Community Members: Linux Foundation Representing Only the Interests of its Corporate Membership
An Anonymous Coward writes:
Can the Linux Foundation Speak for Free Software?:
[Emphasis in original. --Ed.]
Although the Linux Foundation seems to represent Linux and the entire Linux user community, many community members have complained for years that the organization has defaulted to representing only the interests of its corporate membership.
This situation might not matter so much if organizations representing the community were strong enough to act as a counter-balance. The trouble is, they are not. In the last decade, the Free Software Foundation has backed away from its former activist tradition, while the Software Freedom Conservancy is almost unknown outside a small circle. Even Debian, while the dominant force among Linux distributions, makes fewer position announcements than it once did. As a result, the Linux Foundation has become the accepted public face of free software without any attempt to represent any except corporate interests.

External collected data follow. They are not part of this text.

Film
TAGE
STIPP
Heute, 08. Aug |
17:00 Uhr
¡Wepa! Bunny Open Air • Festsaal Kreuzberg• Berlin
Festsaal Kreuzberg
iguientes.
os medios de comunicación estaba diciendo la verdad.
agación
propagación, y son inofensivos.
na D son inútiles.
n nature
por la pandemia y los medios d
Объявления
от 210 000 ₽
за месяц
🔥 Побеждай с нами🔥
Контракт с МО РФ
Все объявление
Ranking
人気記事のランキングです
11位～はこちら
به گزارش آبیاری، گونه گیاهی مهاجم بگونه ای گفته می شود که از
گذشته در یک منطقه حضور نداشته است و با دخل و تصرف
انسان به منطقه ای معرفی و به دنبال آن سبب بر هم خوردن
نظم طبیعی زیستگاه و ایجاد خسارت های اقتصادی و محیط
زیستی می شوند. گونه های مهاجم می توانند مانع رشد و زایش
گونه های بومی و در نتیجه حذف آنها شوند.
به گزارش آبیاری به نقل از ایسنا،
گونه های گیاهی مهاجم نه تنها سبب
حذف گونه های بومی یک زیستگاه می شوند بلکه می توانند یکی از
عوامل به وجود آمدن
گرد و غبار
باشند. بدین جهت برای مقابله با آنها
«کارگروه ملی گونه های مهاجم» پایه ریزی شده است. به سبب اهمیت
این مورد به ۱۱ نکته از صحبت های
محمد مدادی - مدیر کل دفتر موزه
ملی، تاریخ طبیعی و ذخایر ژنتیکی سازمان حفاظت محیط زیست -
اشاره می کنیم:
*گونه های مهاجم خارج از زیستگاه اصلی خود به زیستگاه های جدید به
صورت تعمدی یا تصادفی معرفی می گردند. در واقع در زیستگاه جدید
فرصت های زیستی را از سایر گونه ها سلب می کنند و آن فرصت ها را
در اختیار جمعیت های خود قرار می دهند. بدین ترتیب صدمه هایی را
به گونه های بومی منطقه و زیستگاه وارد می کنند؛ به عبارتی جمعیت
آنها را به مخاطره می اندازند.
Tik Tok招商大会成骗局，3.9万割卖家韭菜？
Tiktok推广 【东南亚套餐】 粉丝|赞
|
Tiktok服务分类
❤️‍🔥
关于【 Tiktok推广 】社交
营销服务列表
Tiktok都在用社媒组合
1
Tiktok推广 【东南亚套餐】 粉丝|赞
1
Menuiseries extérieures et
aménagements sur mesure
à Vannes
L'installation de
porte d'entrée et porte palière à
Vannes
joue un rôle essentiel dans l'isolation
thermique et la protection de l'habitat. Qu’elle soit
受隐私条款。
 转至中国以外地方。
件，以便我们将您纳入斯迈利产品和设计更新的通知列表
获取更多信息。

The kindest interpretation of this situation is that the Linux Foundation has a public relations problem that it is unaware of and is overdue to correct. A more cynical interpretation is that, from its very start, the Linux Foundation has been a slow coup, gradually usurping an authority to which it has no right. Ask me on alternate days which one I believe.
Whatever the case, the solutions are the same. A concerted effort to get community members elected to at-large positions might help, although they would still be a minority. Many, too, might not want to legitimize the foundation by participating in it. A more promising response might be to see that community organizations are strengthened to provide a counter-balance, but that would be a slow solution if it worked at all.